Could you write out, word for word, each line from the one containing "plugin and its" to the last line of the data below, both included and nothing more?

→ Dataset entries
=== Section Start ===

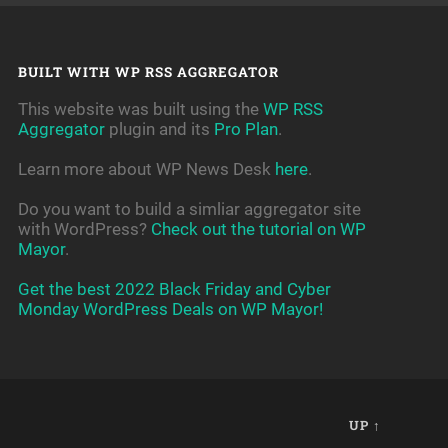
BUILT WITH WP RSS AGGREGATOR
This website was built using the
WP RSS
Aggregator
plugin and its
Pro Plan
.
Learn more about WP News Desk
here
.
Do you want to build a simliar aggregator site
with WordPress?
Check out the tutorial on WP
Mayor
.
Get the best 2022 Black Friday and Cyber
Monday WordPress Deals on WP Mayor!
UP ↑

=== Section End ===

→ EXERCISE OUTPUT
plugin and its
Pro Plan
.
Learn more about WP News Desk
here
.
Do you want to build a simliar aggregator site
with WordPress?
Check out the tutorial on WP
Mayor
.
Get the best 2022 Black Friday and Cyber
Monday WordPress Deals on WP Mayor!
UP ↑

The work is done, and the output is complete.